K8s源码3-Kubeproxy以及令牌桶
早期版本
简单看一下kubeproxy是如何进行轮训调度的
// 这个LoadBalancerRR是一个单例模式,全局只有一个实例。
type LoadBalancerRR struct {
lock sync.RWMutex
// endpointsMap存储的是servcie和对应的endpoints[]
endpointsMap map[string][]string
// rrIndex是service和该service当前的轮训Index索引
rrIndex map[string]int
}
func NewLoadBalancerRR() *LoadBalancerRR {
return &LoadBalancerRR{endpointsMap: make(map[string][]string), rrIndex: make(map[string]int)}
}
func (impl LoadBalancerRR) LoadBalance(service string, srcAddr net.Addr) (string, error) {
impl.lock.RLock()
// 先从endpointMap中拿到此servive,得到一个[]string,里面是对应的endpoint地址
endpoints, exists := impl.endpointsMap[service]

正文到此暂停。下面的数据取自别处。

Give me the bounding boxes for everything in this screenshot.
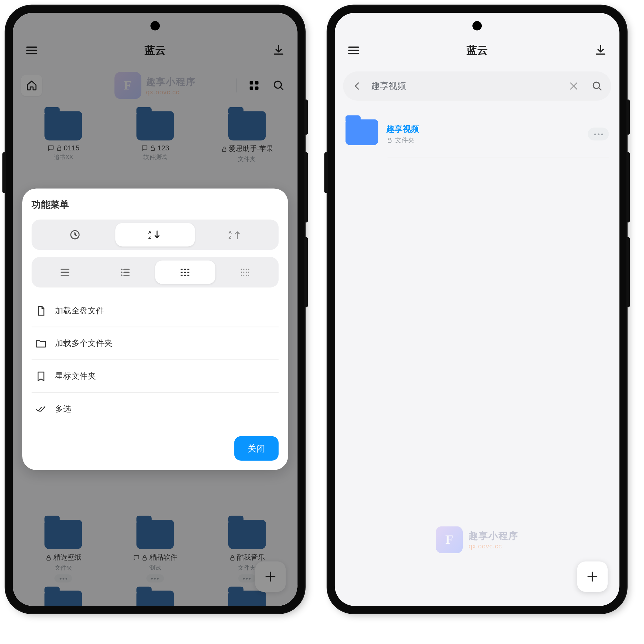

// rrIndex中是service和该service当前的轮训调度index的映射
index := impl.rrIndex[service]
impl.lock.RUnlock()
if exists == false {
return "", errors.New("no service entry for:" + service)
}
if len(endpoints) == 0 {
return "", errors.New("no endpoints for: " + service)
}
// 拿到当前service中,index索引对应的endpoint
endpoint := endpoints[index]
// index索引++
impl.rrIndex[service] = (index + 1) % len(endpoints)
return endpoint, nil
}
接下来看proxy
type Proxier struct {
loadBalancer LoadBalancer
serviceMap map[string]int
}
func (proxier Proxier) AcceptHandler(service string, listener net.Listener) {
for {
inConn, err := listener.Accept()
if err != nil {
log.Printf("Accept failed: %v", err)
continue
}
log.Printf("Accepted connection from: %v to %v", inConn.RemoteAddr(), inConn.LocalAddr())
// Figure out where this request should go.
endpoint, err := proxier.loadBalancer.LoadBalance(service, inConn.RemoteAddr())
if err != nil {
log.Printf("Couldn't find an endpoint for %s %v", service, err)
inConn.Close()
continue
}
log.Printf("Mapped service %s to endpoint %s", service, endpoint)
outConn, err := net.DialTimeout("tcp", endpoint, time.Duration(5)*time.Second)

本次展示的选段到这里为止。